An online petition is now circulating, asking the state to change the motor vehicle laws so that only those who carry “licenses similar to those required of motorcycle drivers” would be allowed to rent mopeds.
This is by no means the first effort to curb or outright ban moped rentals. The first big one arose in 1988. Stickers spawned by that campaign are still sported by many island cars and pickups. What struck me at the time, as a fairly recent arrival on these shores, was what an utterly perfect issue it was. People who squabbled about everything else, who’d been carrying grudges against each other since third grade, united in their opposition to mopeds.
What made it so perfect?
- It’s all in the best interest of someone else. How could anyone oppose an effort to save people from serious injury and possible death? See also #3.

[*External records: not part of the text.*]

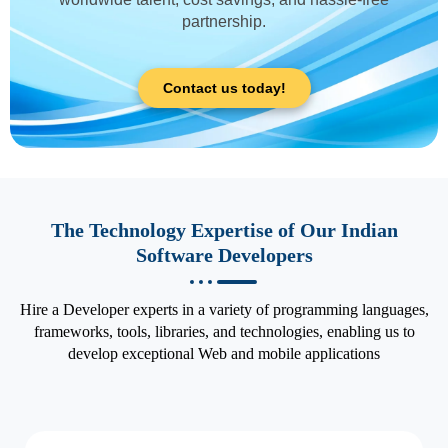
partnership.
Contact us today!
The Technology Expertise of Our Indian
Software Developers
Hire a Developer experts in a variety of programming languages,
frameworks, tools, libraries, and technologies, enabling us to
develop exceptional Web and mobile applications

- Mopeds are a PITA. Who hasn’t fumed while waiting to pass a moped on State Road or one of the narrow, winding roads that lead to Menemsha and the Gay Head Cliffs?
- Moped riders are easily dismissed as out of shape, stupid, and downright ugly. Listen to us describe the bleeping moped riders we got stuck behind yesterday or last year or half a dozen years ago. Big butts, beer bellies, tacky clothing, and inappropriate footwear come up a lot. Yes, there is a class element here. See also #5.
- The owners of the moped rental places are not especially popular. (This was obvious in 1988. It may not be as big a factor now.)
- People who rent mopeds don’t live here. Not only that, they’re unlikely to have friends or family here. They’re day trippers.
#5 is the clincher. It’s what makes the anti-moped crusade a perfect issue. It’s not true that everyone on Martha’s Vineyard knows everybody else, but if you’ve been here a while, and especially if you’re on Facebook, you’re probably no more than two degrees of separation from almost everybody else. This means you think twice before wearing your politics on a T-shirt or on the bumper of your car.
There is no downside to inconveniencing or pissing off people who toodle around the island on mopeds. And railing against mopeds won’t piss off the people you don’t want or can’t afford to piss off, like your friends, relatives, and co-workers.
Like I said, it’s the perfect issue.